**Listed records:**

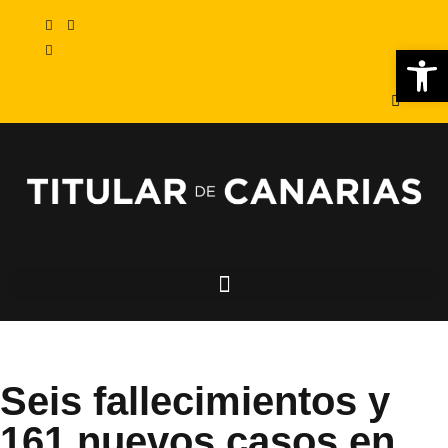
Abr
Seis fallecimientos y
161 nuevos casos en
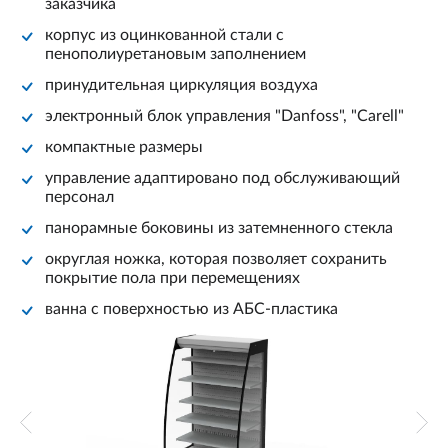
заказчика
корпус из оцинкованной стали с
пенополиуретановым заполнением
принудительная циркуляция воздуха
электронный блок управления "Danfoss", "Carell"
компактные размеры
управление адаптировано под обслуживающий
персонал
панорамные боковины из затемненного стекла
округлая ножка, которая позволяет сохранить
покрытие пола при перемещениях
ванна с поверхностью из АБС-пластика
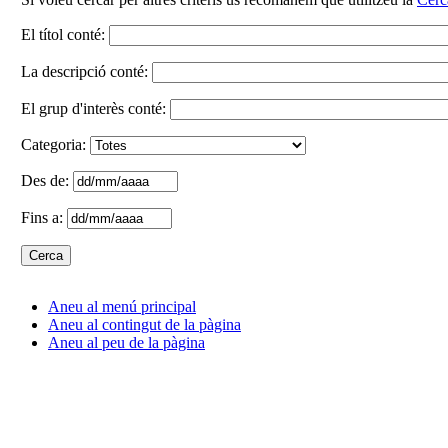
El títol conté:
La descripció conté:
El grup d'interès conté:
Categoria:
Des de:
Fins a:
Aneu al menú principal
Aneu al contingut de la pàgina
Aneu al peu de la pàgina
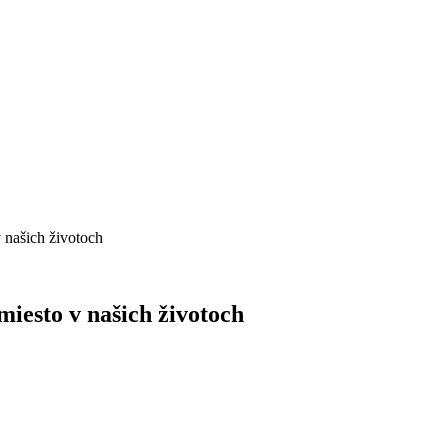
v našich životoch
miesto v našich životoch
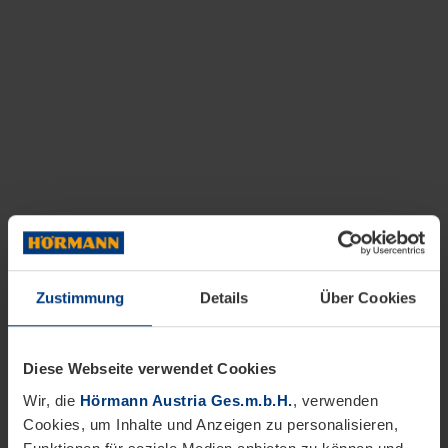
Zustimmung
Details
Über Cookies
Diese Webseite verwendet Cookies
Wir, die
Hörmann Austria Ges.m.b.H.
, verwenden
Cookies, um Inhalte und Anzeigen zu personalisieren,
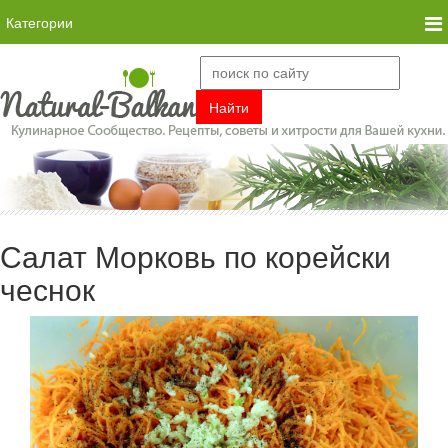
Категории
Салат Морковь по корейски
чеснок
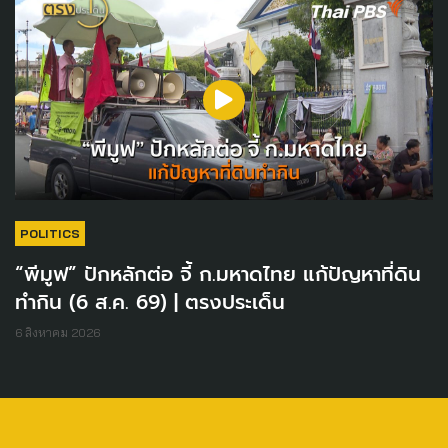
POLITICS
“พีมูฟ” ปักหลักต่อ จี้ ก.มหาดไทย แก้ปัญหาที่ดิน
ทำกิน (6 ส.ค. 69) | ตรงประเด็น
6 สิงหาคม 2026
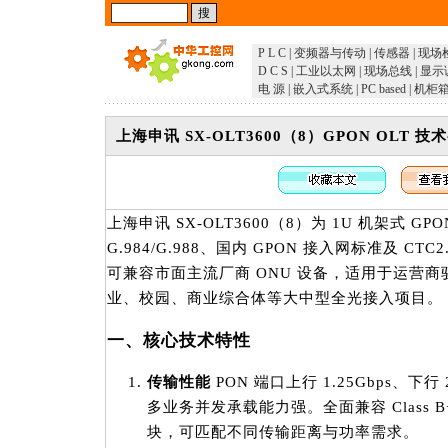
P L C
|
变频器与传动
|
传感器
|
现场
D C S
|
工业以太网
|
现场总线
|
显示
电 源
|
嵌入式系统
|
PC based
|
机柜
上海申讯 SX-OLT3600（8）GPON OL
上海申讯 SX-OLT3600（8）为 1U 机架式 GP
G.984/G.988、国内 GPON 接入网标准及 C
可兼容市面主流厂商 ONU 设备，适用于运营
业、校园、商业综合体等大中型全光接入项目。
一、核心技术特性
传输性能
PON 端口上行 1.25Gbps、下行
多业务并发承载能力强。全面兼容 Class B+
块，可匹配不同传输距离与功率需求。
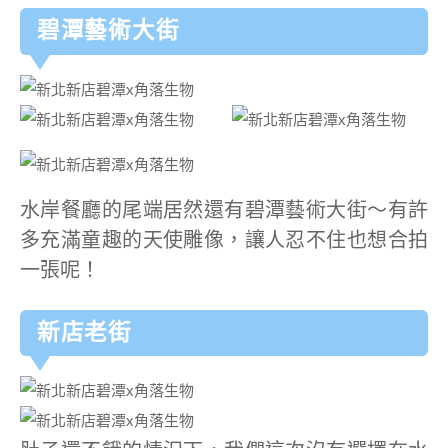
碧潭藝術大街
水岸餐廳的尾端居然還有碧潭藝術大街～有許
多充滿童趣的天使雕像，讓人忍不住也想合拍
一張呢！
新店老街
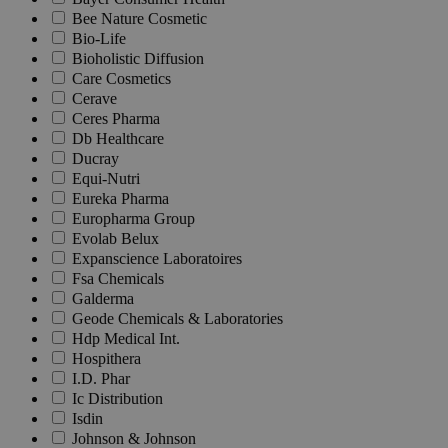
Bee Nature Cosmetic
Bio-Life
Bioholistic Diffusion
Care Cosmetics
Cerave
Ceres Pharma
Db Healthcare
Ducray
Equi-Nutri
Eureka Pharma
Europharma Group
Evolab Belux
Expanscience Laboratoires
Fsa Chemicals
Galderma
Geode Chemicals & Laboratories
Hdp Medical Int.
Hospithera
I.D. Phar
Ic Distribution
Isdin
Johnson & Johnson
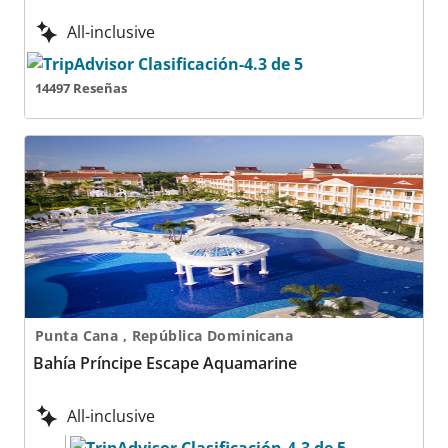
All-inclusive
14497 Reseñas
Bahía Príncipe Escape Aquamarine
Punta Cana , República Dominicana
Bahía Príncipe Escape Aquamarine
All-inclusive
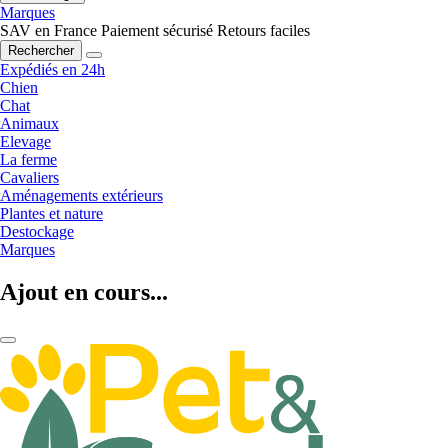
Marques
SAV en France
Paiement sécurisé
Retours faciles
Rechercher
Expédiés en 24h
Chien
Chat
Animaux
Elevage
La ferme
Cavaliers
Aménagements extérieurs
Plantes et nature
Destockage
Marques
Ajout en cours...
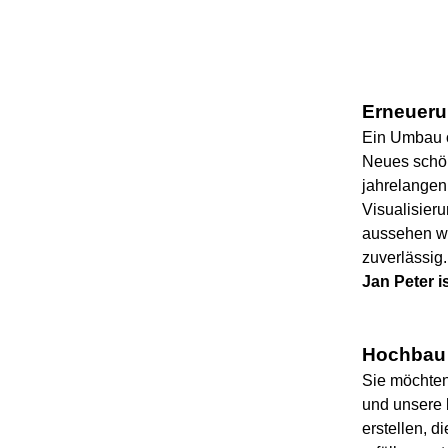
Erneuer
Ein Umbau o
Neues schön
jahrelangen
Visualisieru
aussehen wi
zuverlässig.
Jan Peter i
Hochbau
Sie möchten
und unsere 
erstellen, 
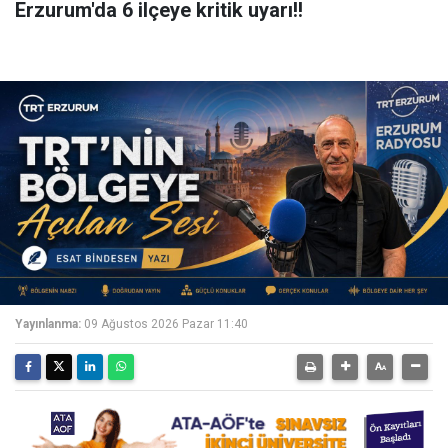
Erzurum'da 6 ilçeye kritik uyarı!!
Yayınlanma:
09 Ağustos 2026 Pazar 11:40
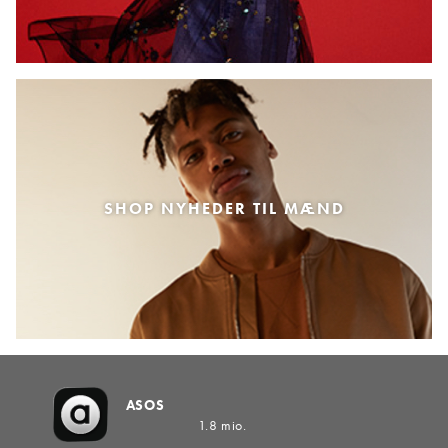
SHOP NYHEDER TIL MÆND
ASOS
1.8 mio.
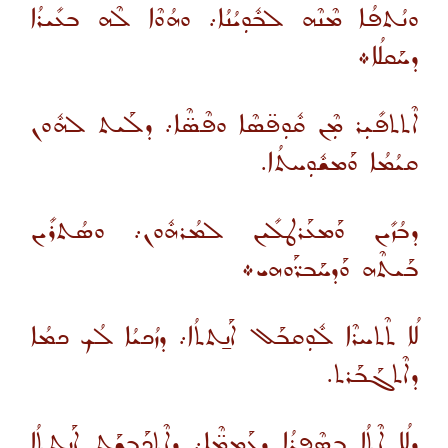
ܘܢܳܬܦܳܐ ܡܶܢܶܗ ܠܒܽܘܼܝܳܢܳܐ܇ ܘܗܳܘܶܐ ܠܶܗ ܒܥܺܝܪܳܐ
ܕܚܰܩܠܳܐ܀
ܐܶܬܬܦܺܝܼܪ ܡܼܶܢ ܩܽܘܼܦ̈ܣܶܐ ܘܦܶܣ̈ܶܐ܇ ܕܠܰܝܬ ܠܗܽܘܢ
ܩܝܳܡܳܐ ܘܰܡܫܽܘܼܚܬܳܐ.
ܕܒܳܙܺܝܢ ܘܰܡܥܰܪܛܠܺܝܢ ܠܡܳܪܗܽܘܢ܇ ܘܣܳܬܪܺܝܢ
ܒܰܝܬܶܗ ܘܰܕܚܰܒܪ̈ܰܘܗܝ܀
ܠܳܐ ܬܶܬܚܪܶܐ ܠܽܘܼܩܒܰܠ ܐܰܢ̱ܬܬܳܐ܇ ܕܙܳܟܝܳܐ ܠܳܟ ܟܡܳܐ
ܕܐܶܬܓܰܒܰܪܬ.
ܕܠܳܐ ܐܶܬܳܐ ܒܣܶܦܪܳܐ ܕܥܰܡܡ̈ܶܐ܇ ܕܐܶܬܟܰܒܫܰܬ ܐܰܢ̱ܬܬܳܐ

**The task:** Only the pictures stay out; the rest of the entries above must be written out exactly.

**Written response:**
Abr
Seis fallecimientos y
161 nuevos casos en
заказчика
корпус из оцинкованной стали с
пенополиуретановым заполнением
принудительная циркуляция воздуха
электронный блок управления "Danfoss", "Carell"
компактные размеры
управление адаптировано под обслуживающий
персонал
панорамные боковины из затемненного стекла
округлая ножка, которая позволяет сохранить
покрытие пола при перемещениях
ванна с поверхностью из АБС-пластика
El títol conté:
La descripció conté:
El grup d'interès conté:
Categoria:
Des de:
Fins a:
Aneu al menú principal
Aneu al contingut de la pàgina
Aneu al peu de la pàgina
v našich životoch
miesto v našich životoch
Zustimmung
Details
Über Cookies
Diese Webseite verwendet Cookies
Wir, die
Hörmann Austria Ges.m.b.H.
, verwenden
Cookies, um Inhalte und Anzeigen zu personalisieren,
Категории
Салат Морковь по корейски
чеснок
POLITICS
“พีมูฟ” ปักหลักต่อ จี้ ก.มหาดไทย แก้ปัญหาที่ดิน
ทำกิน (6 ส.ค. 69) | ตรงประเด็น
6 สิงหาคม 2026
P L C
|
变频器与传动
|
传感器
|
现场
D C S
|
工业以太网
|
现场总线
|
显示
电 源
|
嵌入式系统
|
PC based
|
机柜
上海申讯 SX-OLT3600（8）GPON OL
上海申讯 SX-OLT3600（8）为 1U 机架式 GP
G.984/G.988、国内 GPON 接入网标准及 C
可兼容市面主流厂商 ONU 设备，适用于运营
业、校园、商业综合体等大中型全光接入项目。
一、核心技术特性
传输性能
PON 端口上行 1.25Gbps、下行
多业务并发承载能力强。全面兼容 Class B+
块，可匹配不同传输距离与功率需求。
碧潭藝術大街
水岸餐廳的尾端居然還有碧潭藝術大街～有許
多充滿童趣的天使雕像，讓人忍不住也想合拍
一張呢！
新店老街
Bee Nature Cosmetic
Bio-Life
Bioholistic Diffusion
Care Cosmetics
Cerave
Ceres Pharma
Db Healthcare
Ducray
Equi-Nutri
Eureka Pharma
Europharma Group
Evolab Belux
Expanscience Laboratoires
Fsa Chemicals
Galderma
Geode Chemicals & Laboratories
Hdp Medical Int.
Hospithera
I.D. Phar
Ic Distribution
Isdin
Johnson & Johnson
All-inclusive
14497 Reseñas
Bahía Príncipe Escape Aquamarine
Punta Cana , República Dominicana
Bahía Príncipe Escape Aquamarine
All-inclusive
Marques
SAV en France
Paiement sécurisé
Retours faciles
Rechercher
Expédiés en 24h
Chien
Chat
Animaux
Elevage
La ferme
Cavaliers
Aménagements extérieurs
Plantes et nature
Destockage
Marques
Ajout en cours...
Erneuer
Ein Umbau o
Neues schön
jahrelangen
Visualisieru
aussehen wi
zuverlässig.
Jan Peter i
Hochbau
Sie möchten
und unsere 
erstellen, 
Erzurum'da 6 ilçeye kritik uyarı!!
Yayınlanma:
09 Ağustos 2026 Pazar 11:40
SHOP NYHEDER TIL MÆND
ASOS
1.8 mio.
ܘܢܳܬܦܳܐ ܡܶܢܶܗ ܠܒܽܘܼܝܳܢܳܐ܇ ܘܗܳܘܶܐ ܠܶܗ ܒܥܺܝܪܳܐ
ܕܚܰܩܠܳܐ܀
ܐܶܬܬܦܺܝܼܪ ܡܼܶܢ ܩܽܘܼܦ̈ܣܶܐ ܘܦܶܣ̈ܶܐ܇ ܕܠܰܝܬ ܠܗܽܘܢ
ܩܝܳܡܳܐ ܘܰܡܫܽܘܼܚܬܳܐ.
ܕܒܳܙܺܝܢ ܘܰܡܥܰܪܛܠܺܝܢ ܠܡܳܪܗܽܘܢ܇ ܘܣܳܬܪܺܝܢ
ܒܰܝܬܶܗ ܘܰܕܚܰܒܪ̈ܰܘܗܝ܀
ܠܳܐ ܬܶܬܚܪܶܐ ܠܽܘܼܩܒܰܠ ܐܰܢ̱ܬܬܳܐ܇ ܕܙܳܟܝܳܐ ܠܳܟ ܟܡܳܐ
ܕܐܶܬܓܰܒܰܪܬ.
ܕܠܳܐ ܐܶܬܳܐ ܒܣܶܦܪܳܐ ܕܥܰܡܡ̈ܶܐ܇ ܕܐܶܬܟܰܒܫܰܬ ܐܰܢ̱ܬܬܳܐ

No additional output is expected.